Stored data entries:
%%
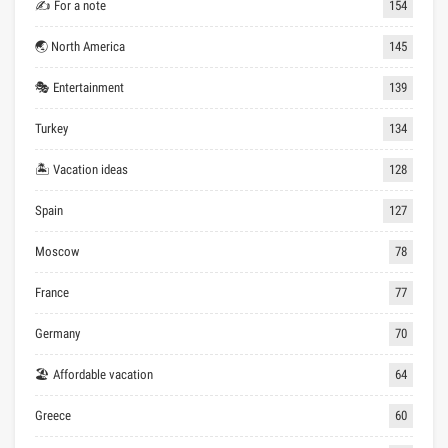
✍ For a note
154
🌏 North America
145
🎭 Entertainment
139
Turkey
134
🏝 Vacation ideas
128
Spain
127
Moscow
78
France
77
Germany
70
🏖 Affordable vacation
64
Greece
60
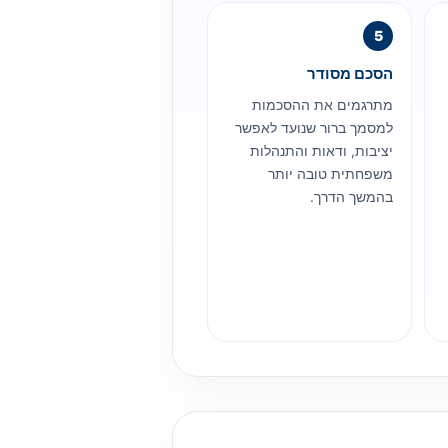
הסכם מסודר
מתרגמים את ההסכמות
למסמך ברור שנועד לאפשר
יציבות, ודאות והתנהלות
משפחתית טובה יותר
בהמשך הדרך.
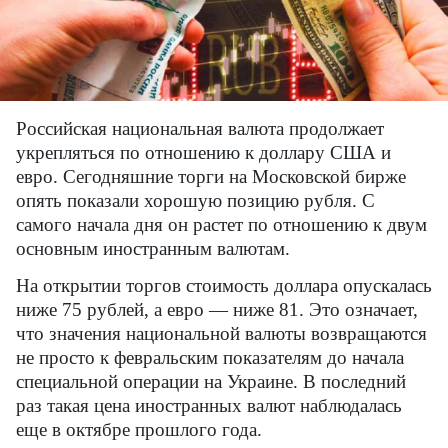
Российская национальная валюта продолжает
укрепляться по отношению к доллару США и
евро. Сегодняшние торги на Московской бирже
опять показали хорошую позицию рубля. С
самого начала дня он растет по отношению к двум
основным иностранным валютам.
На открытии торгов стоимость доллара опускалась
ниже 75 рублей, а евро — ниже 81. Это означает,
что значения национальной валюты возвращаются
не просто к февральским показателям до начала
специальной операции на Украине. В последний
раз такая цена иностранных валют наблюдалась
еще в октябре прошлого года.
%%
The task ▸
Take the entries above and restate them word for word, minus their images.

Answer area ▸
✍ For a note
154
🌏 North America
145
🎭 Entertainment
139
Turkey
134
🏝 Vacation ideas
128
Spain
127
Moscow
78
France
77
Germany
70
🏖 Affordable vacation
64
Greece
60
הסכם מסודר
מתרגמים את ההסכמות
למסמך ברור שנועד לאפשר
יציבות, ודאות והתנהלות
משפחתית טובה יותר
בהמשך הדרך.
Российская национальная валюта продолжает
укрепляться по отношению к доллару США и
евро. Сегодняшние торги на Московской бирже
опять показали хорошую позицию рубля. С
самого начала дня он растет по отношению к двум
основным иностранным валютам.
На открытии торгов стоимость доллара опускалась
ниже 75 рублей, а евро — ниже 81. Это означает,
что значения национальной валюты возвращаются
не просто к февральским показателям до начала
специальной операции на Украине. В последний
раз такая цена иностранных валют наблюдалась
еще в октябре прошлого года.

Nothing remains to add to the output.